LeBron James was originally listed as probable for the Los Angeles Lakers’ matchup with the San Antonio Spurs on Tuesday due to soreness in his right ankle, but on Tuesday morning was downgraded to questionable. Later in the day, the team officially announced that he would sit out for this game. It is unknown how much time he will miss. He is questionable for Wednesday’s game against the Thunder, according to head coach Frank Vogel.

James suffered the ankle injury on Sunday against the Memphis Grizzlies. Tuesday’s matchup in San Antonio is the first of a back-to-back, so the Lakers may have been opting to get James an extra day of rest against the Spurs before bringing him back on Wednesday against the Oklahoma City Thunder, or he could rest for both. Last year, James’ season was derailed due to an injury to the very same ankle, so the Lakers and James are wise to exercise caution, but that doesn’t make this less potentially worrying.

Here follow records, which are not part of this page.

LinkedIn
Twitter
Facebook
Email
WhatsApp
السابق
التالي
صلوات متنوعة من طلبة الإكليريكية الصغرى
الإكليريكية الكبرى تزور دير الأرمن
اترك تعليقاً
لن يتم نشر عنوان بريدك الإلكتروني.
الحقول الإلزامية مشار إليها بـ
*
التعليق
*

And as much as the Lakers could use everyone in the lineup as they look to gain cohesion, James is too important to this team to risk his health, and should take as much time as he needs. The Lakers need him in May and June more than October and November.

For as long as James is out, the Lakers will have no true small forwards on their roster that are healthy and ready to play. His absence will likely lead to a boost in playing time for undrafted rookie Austin Reaves, as well as the potential prospect of Kent Bazemore or Avery Bradley getting some run just for a little bit of size defensively, even if they’re not quite wings.

Carmelo Anthony is technically wing-sized, but he’s basically exclusively a 4 at this point in his career. Him ending up defending 3s would seem to be a bad idea, but injuries may force the team’s hand. Two-way player Sekou Doumbouya is also a small-forward, but considering he has yet to play a single second, the Lakers will probably just try to work with what they have.

Offensively, this is what the team brought in Russell Westbrook for. With James sitting, look for a return to more traditional Russ ball as he soaks up much of the offensive burden for the purple and gold with more shooters on the floor.

Aside from James, the team’s injury report remained mostly unchanged: Trevor Ariza (ankle surgery), Talen Horton-Tucker (thumb surgery) and Kendrick Nunn (knee bone bruise) are all still out. Wayne Ellington (hamstring strain) was upgraded to questionable.

On the bright side, the Lakers seem to have found the right combination of players to rotate while some of their key reserve guards are still out. In the first two games of the regular season, Vogel turned to the familiar pair of Avery Bradley and Rajon Rondo, but on Sunday, he split the backup guard minutes primarily between Malik Monk and Austin Reaves. Unsurprisingly, the latter yielded better results.

In addition to the promising flashes that Monk and Reaves showed, the other good news is that the Lakers should have an easier time competing against the teams on their schedule this week, none of whom were in the playoff picture last season. If there were ever a time for the Lakers to work through their growing pains, weather the injuries on their roster and pick up a few wins, it’s this week. Hopefully they can still capitalize on that opportunity.